Various Realms of Sound ‘n Audio
The Acoustic Realm
The acoustic realm is where sound actually occurs. Conversational voice level is approximately 65 dB Sound Pressure Level (SPL). Orchestral music in a concert hall ranges from about 50 dB SPL to 120 dB SPL, rock ‘n roll in a club from 80 to 125 dB SPL. Sound becomes really unpleasant for humans above 120 dB SPL, and air begins to distort above about 130 dB SPL. Low level noise floors hover around 50 dB SPL (I’m not going to discuss the meaning of A-weighting here) in our noisy modern world. Interestingly, that acoustical noise floor is not white, like electrical noise, but instead steeply biased toward low frequencies, so we can expect the acoustical noise floor level to be 30 dB louder at 30 Hz. than it will be at 3000 Hz.
More importantly, thanks to the way our hearing works, our perceived frequency response in the acoustical realm varies significantly as a function of loudness (the Fletcher-Munson or Equal Loudness Curves). The perceived loudness of 30 Hz. will probably be 40 dB less, relative to 1 kHz., at 40 dB SPL than it is at 100 dB SPL. That’s a big difference!

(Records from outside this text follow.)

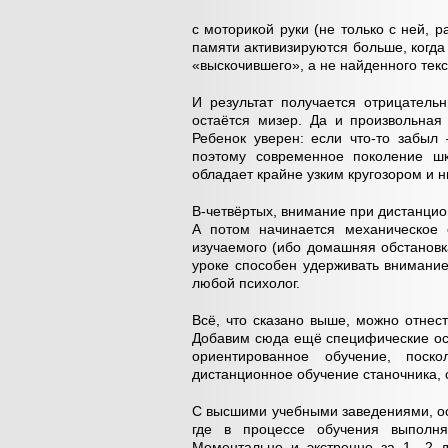
с моторикой руки (не только с ней, 
памяти активизируются больше, когда 
«выскочившего», а не найденного тек
И результат получается отрицатель
остаётся мизер. Да и произвольная
Ребенок уверен: если что-то забыл
поэтому современное поколение шк
обладает крайне узким кругозором и н
В-четвёртых, внимание при дистанци
А потом начинается механическое 
изучаемого (ибо домашняя обстановк
уроке способен удерживать внимание
любой психолог.
Всё, что сказано выше, можно отнес
Добавим сюда ещё специфические осо
ориентированное обучение, поск
дистанционное обучение станочника, 
С высшими учебными заведениями, о
где в процессе обучения выполня
Моментально и экстренно за 1—2 д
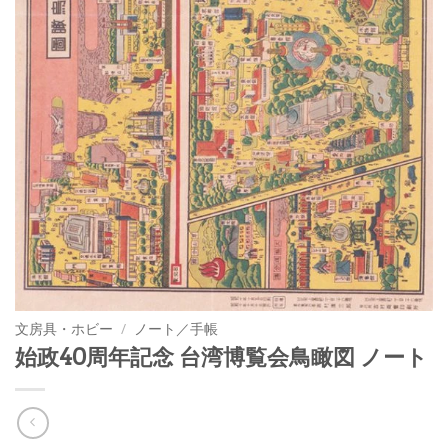
文房具・ホビー
/
ノート／手帳
始政40周年記念 台湾博覧会鳥瞰図 ノート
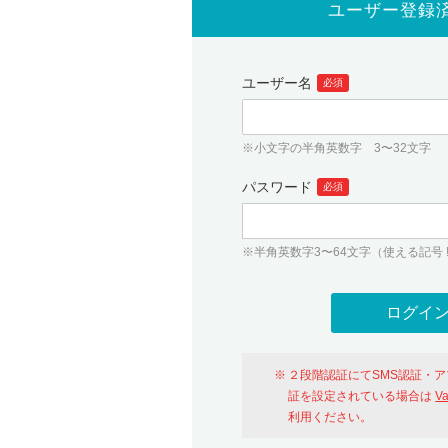
ユーザー登録
ユーザー名
必須
※小文字の半角英数字 3〜32文字
パスワード
必須
※半角英数字3〜64文字（使える記号 ! # $ %
２段階認証にてSMS認証・
証を設定されている場合は
V
利用ください。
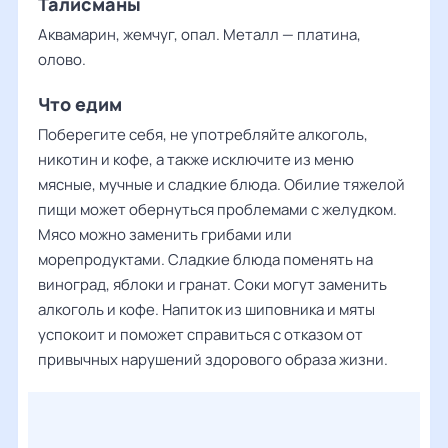
Талисманы
Аквамарин, жемчуг, опал. Металл — платина,
олово.
Что едим
Поберегите себя, не употребляйте алкоголь,
никотин и кофе, а также исключите из меню
мясные, мучные и сладкие блюда. Обилие тяжелой
пищи может обернуться проблемами с желудком.
Мясо можно заменить грибами или
морепродуктами. Сладкие блюда поменять на
виноград, яблоки и гранат. Соки могут заменить
алкоголь и кофе. Напиток из шиповника и мяты
успокоит и поможет справиться с отказом от
привычных нарушений здорового образа жизни.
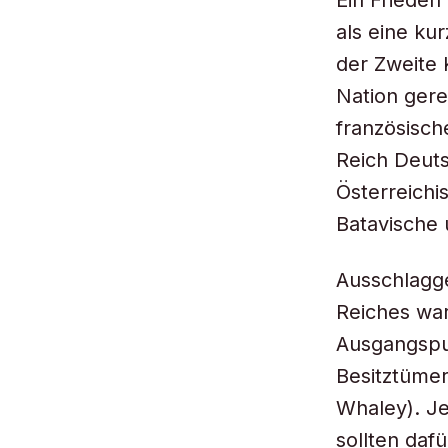
Ein Frieden
als eine k
der Zweite 
Nation gere
französisch
Reich Deuts
Österreichi
Batavische 
Ausschlagge
Reiches war
Ausgangspun
Besitztümer
Whaley). Je
sollten daf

Finally, there is no fixed correspondence between electrical signal levels and acoustic sound pressure levels. However, in the film industry, such a level has (roughly) been established so that the electrical signal level 0 VU (usually the same as -20 dBFS in the digital realm) yields 85 dB SPL at the listener’s position for EACH loudspeaker. Meanwhile, in the television world, Dolby’s Dialogue Normalization (AKA “dialnorm”) is intended to calibrate the dialog level of video programs on the entirely reasonable assumption that viewer/listeners will intuitively set that dialog level, which is at –31 dBFS in a “good” stereo television set viewing a correctly calibrated program, to 65 dB SPL.
The Analog Realm
The analog realm is a representation of sound as a two-dimensional map of “voltage amplitude” over time, where voltage amplitude stands in for “relative air density” in the acoustic realm. This realm is bounded on the top end of ampliutude by the onset of non-linearity, usually signal clipping as the limits of the voltage supply are reached. On the bottom end amplitude is limited by random electrical noise (white noise, rising 3 dB/octave in amplitude), power supply hum and whatever acoustic noise is carried into the analog realm.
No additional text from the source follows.